Electrochemical characterization of oxide formed on chromium containing mild steel alloys in LiOH medium

• Published in: Materials chemistry and physics Vol. 145; no. 3; pp. 499 - 509
• Main Authors: Subramanian, Veena, Chandran, Sinu, Subramanian, H., Chandramohan, P., Bera, S., Rangarajan, S., Narasimhan, S.V.
• Format: Journal Article
• Language: English
• Published: Elsevier B.V 16.06.2014
• Subjects: A. Alloys; C. Electrochemical techniques; C. X-ray photo-emission spectroscopy (XPS); D. Corrosion; D. Corrosion; C. Electrochemical techniques; A. Alloys; C. X-ray photo-emission spectroscopy (XPS)

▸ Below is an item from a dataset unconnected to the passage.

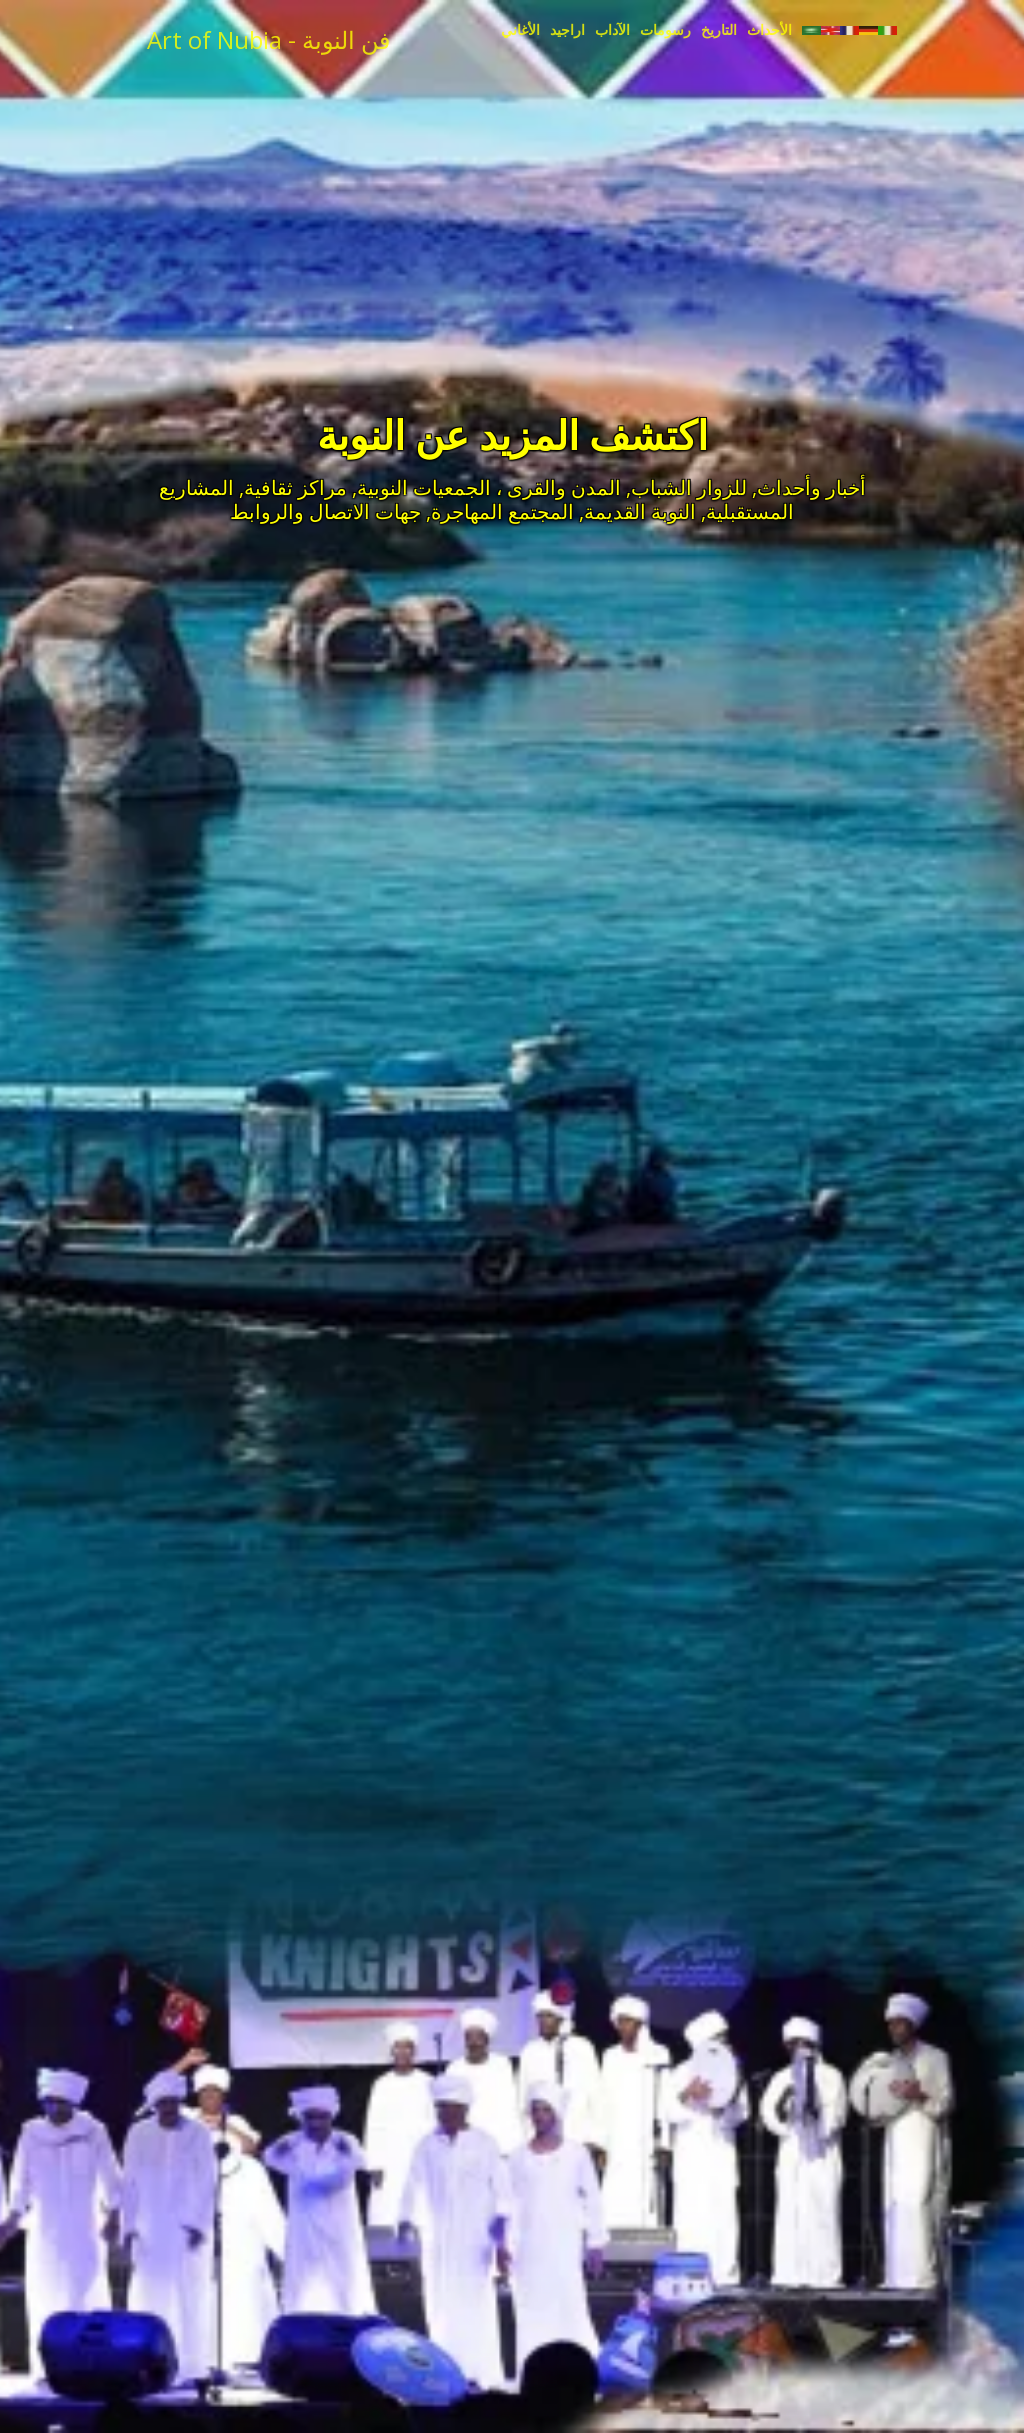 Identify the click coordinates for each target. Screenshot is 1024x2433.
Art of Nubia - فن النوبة (268, 39)
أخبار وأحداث (811, 487)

• ISSN: 0254-0584; 1879-3312
• DOI: 10.1016/j.matchemphys.2014.03.003

Flow accelerated corrosion leads to wall thinning of outlet-feeder pipes in the primary heat transport system of pressurized heavy water reactors and can even necessitate enmasse feeder replacement. Replacement of carbon steel 106-grade-B (CS) with chromium containing carbon steel reduces the risk of this failure. This paper discusses the role of small additions of chromium in modifying the properties of the oxide film. CS and chromium containing mild steels viz., A333, 2.25Cr–1Mo and modified 9Cr–1Mo alloy were exposed to primary heat transport (PHT) system chemistry conditions. The oxide films formed were characterized by electrochemical and surface characterization techniques. Mott–Schottky analysis showed donor type of defects. The densities of defects in the oxides of chromium containing alloys were 3–15 times less than that in CS. In presence of ∼200 ppb of dissolved oxygen, the oxides formed were hematite with two orders of magnitude smaller concentration of defects as compared to that formed under reducing conditions. These results suggest that the presence of chromium lowers the defect density of the oxide film and thus ensures a reduced corrosion rate. [Display omitted] •High temperature oxides formed on Cr containing mild steels are less defective.•Defect densities of oxides decrease with increase in Cr content in the alloy.•O2 in solution greatly influences the nature and defect chemistry of oxides.